Between 1993 and 2002 the extra money available to the FDA allowed it to increase the number of new drug reviewers by 77%, from 1300 to 2300 full-time equivalents. A study by the US General Accounting Office (GAO) showed that this increase in agency staff was associated with a drop in median total approval times for all standard new drug applications from 27 months in 1993 to 14 months in 2001 and times for priority new drug applications times went from 20 to 6 months. However, until 2002 user fees could only be used to hire new reviewers and not to improve postmarketing safety. Safety in the world of user fees is an ongoing worry.

Besides authorizing the collection of user fees, the original PDUFA legislation also contained provisions committing the FDA to continual improvements in the percent of new drug applications approved within set periods of time. There are concerns that tying decisions about new drug applications to rigid timelines can have an impact on postmarket safety. Carpenter and colleagues looked at postmarket safety of products that were approved within 60 days of the FDA’s deadline and compared their safety to that of drugs approved at other times. Drugs approved in the 60-day window were more likely to be withdrawn for safety reasons, more likely to carry a subsequent black-box warning, and more likely to have one or more dosage forms voluntarily discontinued by the manufacturer. Although Carpenter and his coauthors don’t offer any definitive explanation for their finding, one hypothesis is that as the deadline approached, FDA reviewers became worried about exceeding the timeline and missed safety signals.
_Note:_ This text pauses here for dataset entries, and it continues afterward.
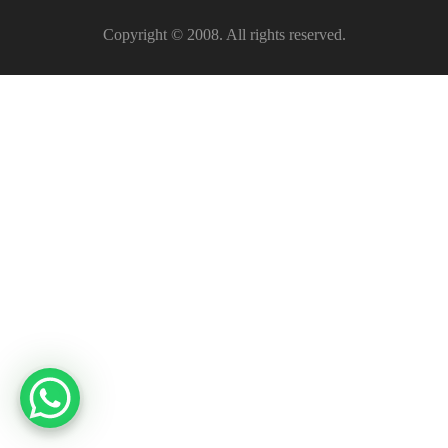
Copyright © 2008. All rights reserved.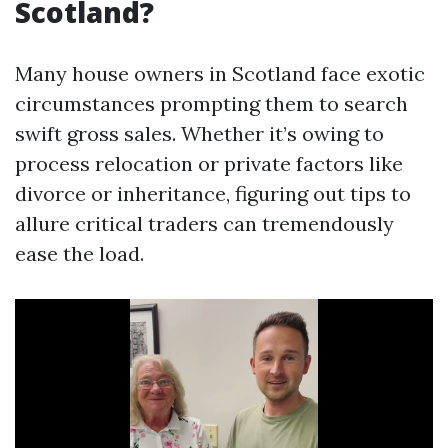
Scotland?
Many house owners in Scotland face exotic
circumstances prompting them to search
swift gross sales. Whether it’s owing to
process relocation or private factors like
divorce or inheritance, figuring out tips to
allure critical traders can tremendously
ease the load.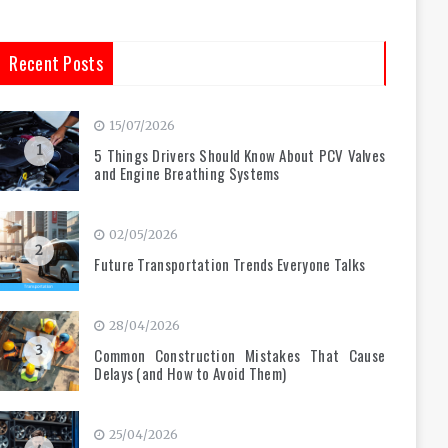
Recent Posts
15/07/2026
1
5 Things Drivers Should Know About PCV Valves
and Engine Breathing Systems
02/05/2026
2
Future Transportation Trends Everyone Talks
28/04/2026
3
Common Construction Mistakes That Cause
Delays (and How to Avoid Them)
25/04/2026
The relatively painless passage of the FDA Reauthorization Act of 2017 through the US Senate (only Bernie Sanders voted against) was a missed opportunity to engage in a vigorous debate about the merits and demerits of user fees. It might be another 5-years until there is another opportunity for this debate. 
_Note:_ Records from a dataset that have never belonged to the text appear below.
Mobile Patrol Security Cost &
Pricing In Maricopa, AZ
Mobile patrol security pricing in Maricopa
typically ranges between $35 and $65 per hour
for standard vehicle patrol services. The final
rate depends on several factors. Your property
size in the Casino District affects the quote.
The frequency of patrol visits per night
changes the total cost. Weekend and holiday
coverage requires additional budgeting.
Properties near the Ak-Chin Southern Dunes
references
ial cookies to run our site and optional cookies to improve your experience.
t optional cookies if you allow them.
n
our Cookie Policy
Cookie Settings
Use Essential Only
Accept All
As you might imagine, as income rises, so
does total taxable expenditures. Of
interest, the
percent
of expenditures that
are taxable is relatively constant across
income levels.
Joel Lexchin is a Professor Emeritus in the School of Health Policy and Management at York University and works as an emergency physician at the University Health Network in Toronto.

Competing interests: In 2015-2017 Joel Lexchin received payment from two non-profit organizations for being a consultant on a project looking at indication based prescribing and a second looking at which drugs should be distributed free of charge by general practitioners. In 2015 he received payment from a for-profit organization for being on a panel that discussed expanding drug insurance in Canada. He is on the Foundation Board of Health Action International.